The Metro Theatre Center Foundation, with support from National Film Preservation Foundation, has completed a film-based restoration of the John F. Kennedy and Robert F. Kennedy Collection of Home Movies filmed by Augustus Sassa
The wonderful material that we have in our library of President John F. Kennedy and Senator Robert F. Kennedy, has now been copied from it’s original 8mm and Super 8 Kodachrome camera originals, to a 16mm color inter-negative so that this material is preserved on film, in addition to the 4K digital scans that we previously made.
The original films were carefully copied on specially designed film-to-film laboratory equipment created and maintained by a wonderful new custom film lab that has recently opened its doors in Southern California. The Film Center Laboratory specializes in handling legacy film formats and creating new film copies for use and long-time back-up preservation materials.

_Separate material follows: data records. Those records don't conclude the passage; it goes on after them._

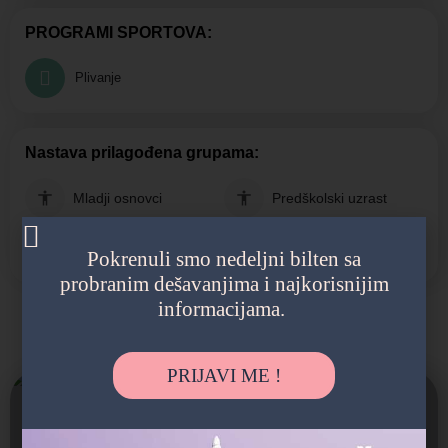
PROGRAMI SPORTOVA:
Plivanje
Nastava prilagođena grupama:
Mladji osnovci
Predškolski uzrast
Roditelji
Vrtićki uzrast
Pokrenuli smo nedeljni bilten sa
probranim dešavanjima i najkorisnijim
informacijama.
Možda vas zanima i sledeće:
PRIJAVI ME !
Otvoreno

More than 40 minutes of the Kennedy material was copied to a new 16mm negative using both film lab and computer technology. Using a wet-gate and a computer to control exposures and color correction, Film Center Laboratory has made a preservation copy of the original material that perfectly matches the original. In addition to the negative, Film Center Laboratory has made two 16mm prints, and some additional prints are on order.
Film Center Laboratory has a staff that includes four generations of film laboratory professionals, and they have done an amazing job on this project. We highly recommend them for this work. Their prices are competitive and their work simply superb.
The 8mm and Super 8mm originals, along with a 16mm print will go to The Academy of Motion Picture Arts and Sciences Film Archive in Hollywood. The 16mm color inter-negative will be deposited in The Library of Congress along with a digital screening copy. The second 16mm print as well as a digital screening copy will be deposited with The UCLA Film and Television Archives.
This is the first of our film-to-film-preservations. We are pleased to have received a generous grant from The National Film Preservation Foundation to support the costs of this work. We are more than pleased that we were able to do this work all on film. Film is the only time-test means of preserving images. If properly stored and cared for, film can last almost indefinitely. We are planning more film-to-film preservation projects, the first of which will be two hours of 16mm Kodachrome of the greatest stars of Hollywood, filmed mostly in the late 1940s and early 1950s. The “cast” reads like a who’s who of A List Stars from the period, including Clark Gable, Gary Cooper, Ingrid Bergman, John Wayne, Bob Hope and many more.
We look forward to this project, and to support from our donors and other foundations that focus on this kind of preservation work.